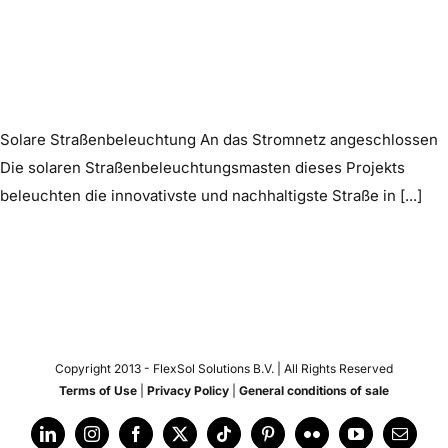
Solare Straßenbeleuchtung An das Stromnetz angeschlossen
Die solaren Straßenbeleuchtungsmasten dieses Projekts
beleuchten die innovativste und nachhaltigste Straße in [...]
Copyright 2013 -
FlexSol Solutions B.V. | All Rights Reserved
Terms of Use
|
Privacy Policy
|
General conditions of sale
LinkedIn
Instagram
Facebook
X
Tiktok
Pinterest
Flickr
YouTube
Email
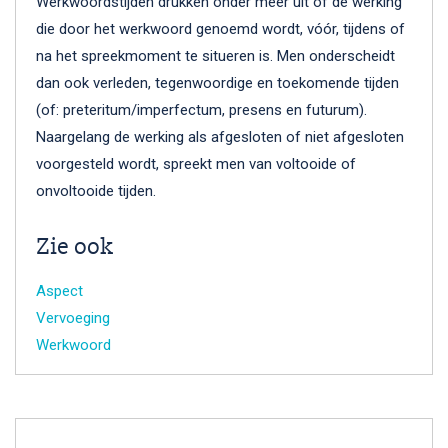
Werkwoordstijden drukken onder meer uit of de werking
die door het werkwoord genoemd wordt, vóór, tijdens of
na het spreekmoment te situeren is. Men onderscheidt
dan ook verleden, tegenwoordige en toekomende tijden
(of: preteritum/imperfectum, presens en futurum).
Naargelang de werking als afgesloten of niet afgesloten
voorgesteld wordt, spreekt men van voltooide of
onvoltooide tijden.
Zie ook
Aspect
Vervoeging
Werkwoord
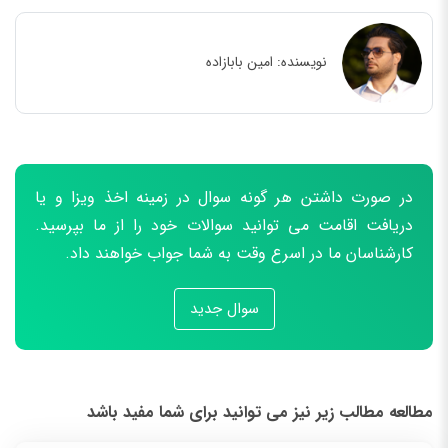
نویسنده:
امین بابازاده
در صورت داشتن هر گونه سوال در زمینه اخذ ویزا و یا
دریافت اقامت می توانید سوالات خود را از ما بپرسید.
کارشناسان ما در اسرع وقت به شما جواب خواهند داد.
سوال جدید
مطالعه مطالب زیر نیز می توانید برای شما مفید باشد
^^^^^^^^
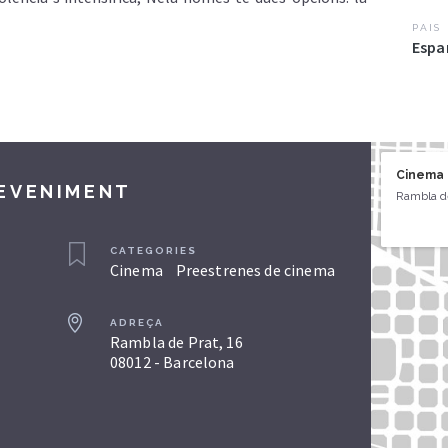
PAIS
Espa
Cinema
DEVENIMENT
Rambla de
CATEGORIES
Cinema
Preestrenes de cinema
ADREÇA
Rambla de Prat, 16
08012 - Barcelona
^^^^^^^^
Would you please reproduce the entries above, starting at the line with "Solare Straßenbeleuchtung An" and stopping after the line with "امین بابازاده"? Omit any pictures.

* **Answer**:
Solare Straßenbeleuchtung An das Stromnetz angeschlossen
Die solaren Straßenbeleuchtungsmasten dieses Projekts
beleuchten die innovativste und nachhaltigste Straße in [...]
Copyright 2013 -
FlexSol Solutions B.V. | All Rights Reserved
Terms of Use
|
Privacy Policy
|
General conditions of sale
LinkedIn
Instagram
Facebook
X
Tiktok
Pinterest
Flickr
YouTube
Email
Werkwoordstijden drukken onder meer uit of de werking
die door het werkwoord genoemd wordt, vóór, tijdens of
na het spreekmoment te situeren is. Men onderscheidt
dan ook verleden, tegenwoordige en toekomende tijden
(of: preteritum/imperfectum, presens en futurum).
Naargelang de werking als afgesloten of niet afgesloten
voorgesteld wordt, spreekt men van voltooide of
onvoltooide tijden.
Zie ook
Aspect
Vervoeging
Werkwoord
نویسنده:
امین بابازاده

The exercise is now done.